**Required work:** Write out exactly the lines of the entries below, from the first through the line containing "imposed by the harsh environments of the", and nothing beyond them.

Page-level text extractions
########################################

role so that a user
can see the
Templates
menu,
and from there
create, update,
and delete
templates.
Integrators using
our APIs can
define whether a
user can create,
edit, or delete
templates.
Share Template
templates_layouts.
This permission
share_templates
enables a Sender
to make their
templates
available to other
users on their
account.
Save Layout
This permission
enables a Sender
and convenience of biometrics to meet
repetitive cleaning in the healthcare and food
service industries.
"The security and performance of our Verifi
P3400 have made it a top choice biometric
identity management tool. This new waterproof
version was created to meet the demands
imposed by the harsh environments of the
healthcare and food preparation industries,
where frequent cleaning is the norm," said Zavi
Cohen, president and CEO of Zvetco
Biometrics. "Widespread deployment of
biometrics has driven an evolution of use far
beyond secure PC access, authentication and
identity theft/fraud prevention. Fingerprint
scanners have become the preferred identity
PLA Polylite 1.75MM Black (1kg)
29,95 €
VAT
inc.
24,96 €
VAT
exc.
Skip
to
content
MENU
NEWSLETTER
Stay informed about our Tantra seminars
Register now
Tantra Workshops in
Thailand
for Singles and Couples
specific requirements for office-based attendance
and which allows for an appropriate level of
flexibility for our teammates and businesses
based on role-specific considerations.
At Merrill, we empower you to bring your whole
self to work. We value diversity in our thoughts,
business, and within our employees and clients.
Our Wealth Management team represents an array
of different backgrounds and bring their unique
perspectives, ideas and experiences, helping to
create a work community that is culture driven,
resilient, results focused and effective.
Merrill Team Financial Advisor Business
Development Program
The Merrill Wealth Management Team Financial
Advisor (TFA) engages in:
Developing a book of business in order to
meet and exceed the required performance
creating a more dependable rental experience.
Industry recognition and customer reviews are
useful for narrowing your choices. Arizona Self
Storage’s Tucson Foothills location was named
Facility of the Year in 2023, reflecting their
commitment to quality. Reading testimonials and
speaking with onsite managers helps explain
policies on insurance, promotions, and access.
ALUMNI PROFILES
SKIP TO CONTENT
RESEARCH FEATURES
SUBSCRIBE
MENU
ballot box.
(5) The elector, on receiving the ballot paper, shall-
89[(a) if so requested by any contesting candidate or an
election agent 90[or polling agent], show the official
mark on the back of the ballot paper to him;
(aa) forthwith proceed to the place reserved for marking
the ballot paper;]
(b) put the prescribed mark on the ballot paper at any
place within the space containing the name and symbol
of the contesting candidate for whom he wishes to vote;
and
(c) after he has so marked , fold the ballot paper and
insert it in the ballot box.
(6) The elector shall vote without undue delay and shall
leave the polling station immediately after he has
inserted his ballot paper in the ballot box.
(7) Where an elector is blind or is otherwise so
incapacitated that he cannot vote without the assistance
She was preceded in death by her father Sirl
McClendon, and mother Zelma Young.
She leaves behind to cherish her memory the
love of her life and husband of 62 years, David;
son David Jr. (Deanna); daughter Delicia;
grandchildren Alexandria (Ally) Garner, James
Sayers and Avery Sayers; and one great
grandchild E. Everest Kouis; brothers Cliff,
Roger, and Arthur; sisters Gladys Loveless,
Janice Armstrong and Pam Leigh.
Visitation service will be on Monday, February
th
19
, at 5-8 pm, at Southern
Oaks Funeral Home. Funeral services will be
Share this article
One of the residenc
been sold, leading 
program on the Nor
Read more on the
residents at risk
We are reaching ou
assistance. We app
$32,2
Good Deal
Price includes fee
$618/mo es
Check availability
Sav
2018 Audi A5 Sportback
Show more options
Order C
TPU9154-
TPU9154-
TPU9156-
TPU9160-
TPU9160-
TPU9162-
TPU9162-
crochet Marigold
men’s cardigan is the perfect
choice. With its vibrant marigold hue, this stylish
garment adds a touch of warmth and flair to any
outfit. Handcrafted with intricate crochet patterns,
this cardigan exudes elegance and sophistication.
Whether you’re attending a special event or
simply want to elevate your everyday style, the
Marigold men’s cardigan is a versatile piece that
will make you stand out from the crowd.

########################################

**Answer area:**
role so that a user
can see the
Templates
menu,
and from there
create, update,
and delete
templates.
Integrators using
our APIs can
define whether a
user can create,
edit, or delete
templates.
Share Template
templates_layouts.
This permission
share_templates
enables a Sender
to make their
templates
available to other
users on their
account.
Save Layout
This permission
enables a Sender
and convenience of biometrics to meet
repetitive cleaning in the healthcare and food
service industries.
"The security and performance of our Verifi
P3400 have made it a top choice biometric
identity management tool. This new waterproof
version was created to meet the demands
imposed by the harsh environments of the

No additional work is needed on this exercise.